Container Attached Storage (CAS)

This is the documentation for OpenEBS Docs 3.10.x, which is no longer actively maintained.

See the latest version (4.4.x) to view the latest documentation.

What is CAS?#

Container Attached Storage(CAS) is software that includes microservice based storage controllers that are orchestrated by Kubernetes. These storage controllers can run anywhere that Kubernetes can run which means any cloud or even bare metal server or on top of a traditional shared storage system. Critically, the data itself is also accessed via containers as opposed to being stored in an off platform shared scale out storage system.

CAS is a pattern very much in line with the trend towards disaggregated data and the rise of small, autonomous teams running small, loosely coupled workloads. For example, my team might need Postgres for our microservice, and yours might depend on Redis and MongoDB. Some of our use cases might require performance, some might be gone in 20 minutes, others are write intensive, others read intensive, and so on. In a large organization, the technology that teams depend on will vary more and more as the size of the organization grows and as organizations increasingly trust teams to select their own tools.

CAS means that developers can work without worrying about the underlying requirements of their organizations' storage architecture. To CAS, a cloud disk is the same as a SAN which is the same as bare metal or virtualized hosts. Developers and Platform SREs don’t have meetings to select the next storage vendor or to argue for settings to support their use case, instead Developers remain autonomous and can spin up their own CAS containers with whatever storage is available to the Kubernetes clusters.

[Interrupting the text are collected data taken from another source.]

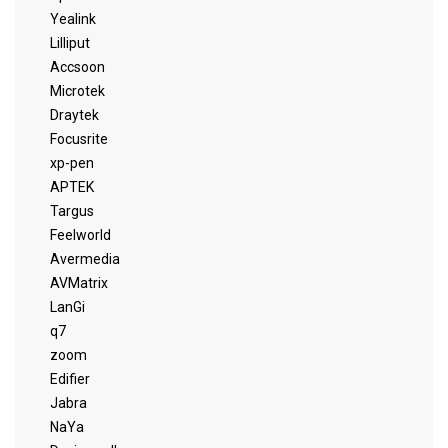
Yealink
Lilliput
Accsoon
Microtek
Draytek
Focusrite
xp-pen
APTEK
Targus
Feelworld
Avermedia
AVMatrix
LanGi
q7
zoom
Edifier
Jabra
NaYa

CAS reflects a broader trend of solutions – many of which are now part of Cloud Native Foundation – that reinvent particular categories or create new ones – by being built on Kubernetes and microservice and that deliver capabilities to Kubernetes based microservice environments. For example, new projects for security, DNS, networking, network policy management, messaging, tracing, logging and more have emerged in the cloud-native ecosystem and often in CNCF itself.

Advantages of CAS#

Agility#

Each storage volume in CAS has a containerized storage controller and corresponding containerized replicas. Hence, maintenance and tuning of the resources around these components are truly agile. The capability of Kubernetes for rolling upgrades enables seamless upgrades of storage controllers and storage replicas. Resources such as CPU and memory can be tuned using container cGroups.

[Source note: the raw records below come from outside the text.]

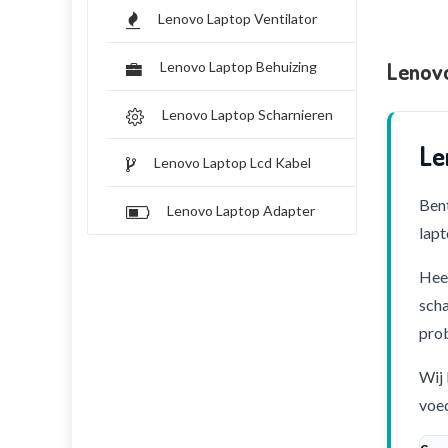
Lenovo Laptop Ventilator
Lenovo
Lenovo Laptop Behuizing
Lenovo Laptop Scharnieren
Le
Lenovo Laptop Lcd Kabel
Bent
Lenovo Laptop Adapter
lapt
Heef
scha
pro
Wij 
voed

Granularity of Storage Policies#

Containerizing the storage software and dedicating the storage controller to each volume brings maximum granularity in storage policies. With CAS architecture, you can configure all storage policies on a per-volume basis. In addition, you can monitor storage parameters of every volume and dynamically update storage policies to achieve the desired result for each workload. The control of storage throughput, IOPS, and latency increases with this additional level of granularity in the volume storage policies.

Avoids Lock-in#

Avoiding cloud vendor lock-in is a common goal for many Kubernetes users. However, the data of stateful applications often remains dependent on the cloud provider and technology or on an underlying traditional shared storage system, NAS or SAN. With the CAS approach, storage controllers can migrate the data in the background per workload and live migration becomes simpler. In other words, the granularity of control of CAS simplifies the movement of stateful workloads from one Kubernetes cluster to another in a non-disruptive way.

Cloud Native#

CAS containerizes the storage software and uses Kubernetes Custom Resource Definitions (CRDs) to represent low-level storage resources, such as disks and storage pools. This model enables storage to be integrated into other cloud-native tools seamlessly. The storage resources can be provisioned, monitored, and managed using cloud-native tools such as Prometheus, Grafana, Fluentd, Weavescope, Jaeger, and others.

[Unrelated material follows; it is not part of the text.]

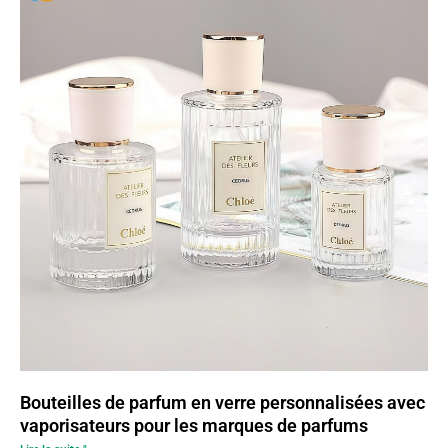
Bouteilles de parfum en verre personnalisées avec
vaporisateurs pour les marques de parfums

Similar to hyperconverged systems, storage and performance of a volume in CAS are scalable. As each volume has it's own storage controller, the storage can scale up within the permissible limits of a storage capacity of a node. As the number of container applications increases in a given Kubernetes cluster, more nodes are added, which increases the overall availability of storage capacity and performance, thereby making the storage available to the new application containers. This process of scalability is similar to successful hyperconverged systems like Nutanix.

Lower blast radius#

Because the CAS architecture is per workload and components are loosely coupled, CAS has a much smaller blast radius than a typical distributed storage architecture.

CAS can deliver high availability through synchronous replication from storage controllers to storage replicas. The metadata required to maintain the replicas is simplified to saving the information of the nodes that have replicas and information about the status of replicas to help with quorum. If a node fails, the storage controller, which is a stateless container in this case, is spun on a node where second or third replica is running and data continues to be available. Hence, with CAS the blast radius is much lower and also localized to the volumes that have replicas on that node.